No gabinete de Mendonça, o STF abriga dois delegados cedidos: Thiago Marcantonio Ferreira e Graziela Machado da Costa e Silva. Um retorno dos dois à Polícia Federal, conforme o MJ, poderia deixar o gabinete desfalcado e atrapalhar as investigações que Mendonça atua como relator, especialmente as ligadas ao Master e à Farra do INSS.
Na semana passada, o MJ enviou ofícios solicitando o retorno dos delegados. Até a noite de sexta-feira (19/6), porém, a equipe de Mendonça não havia sido notificada oficialmente da necessidade de devolver os agentes.

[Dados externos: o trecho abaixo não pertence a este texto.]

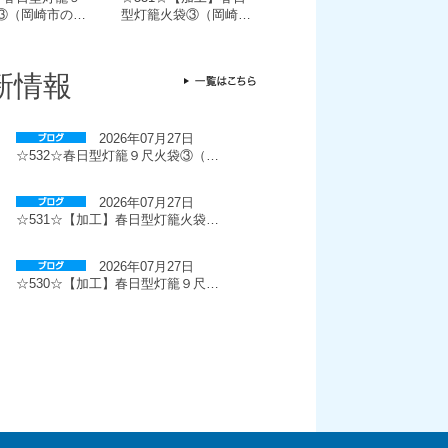
③（岡崎市の…
型灯籠火袋③（岡崎…
新情報
2026年07月27日
☆532☆春日型灯籠９尺火袋③（…
2026年07月27日
☆531☆【加工】春日型灯籠火袋…
2026年07月27日
☆530☆【加工】春日型灯籠９尺…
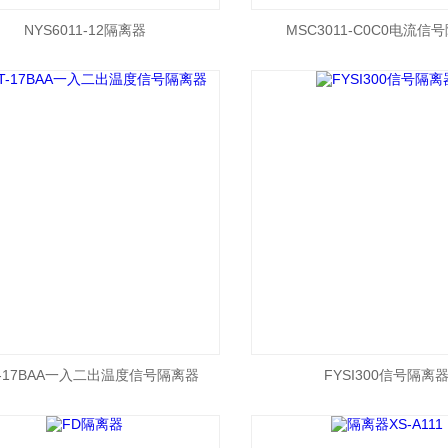
NYS6011-12隔离器
MSC3011-C0C0电流信
T-17BAA一入二出温度信号隔离器
FYSI300信号隔离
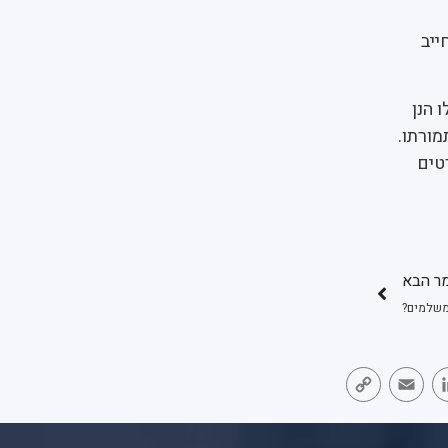
ייב
 הנן
מורתו.
פרטים
ר הבא
משלמים?
Copy
Email
LinkedIn
Face
Link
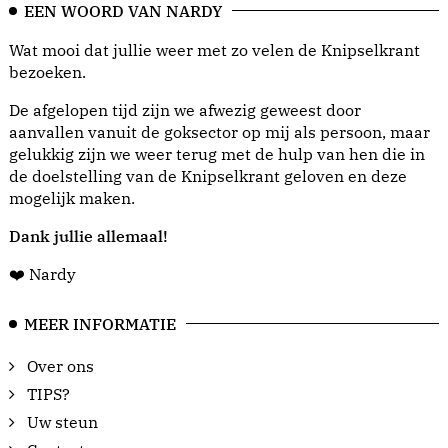
EEN WOORD VAN NARDY
Wat mooi dat jullie weer met zo velen de Knipselkrant
bezoeken.
De afgelopen tijd zijn we afwezig geweest door
aanvallen vanuit de goksector op mij als persoon, maar
gelukkig zijn we weer terug met de hulp van hen die in
de doelstelling van de Knipselkrant geloven en deze
mogelijk maken.
Dank jullie allemaal!
❤️ Nardy
MEER INFORMATIE
Over ons
TIPS?
Uw steun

O atual ministro da Justiça, Wellington César Lima e Silva, tem passagem pela carreira de promotor na Bahia e mantém vínculos políticos com Jaques Wagner, líder do governo no Senado. Wagner foi alvo da PF em uma nova fase da operação Compliance Zero, o que alimenta temores de que a pressão institucional possa convergir para as investigações em curso.
Especialistas destacam que a retirada dos delegados pode atrasar ou interferir em apurações sobre o Master e o INSS, reforçando a importância de manter a autonomia das investigações. Enquanto o MJ sustenta a necessidade de retorno, a PF argumenta pela manutenção dos delegados no local para não comprometer as apurações.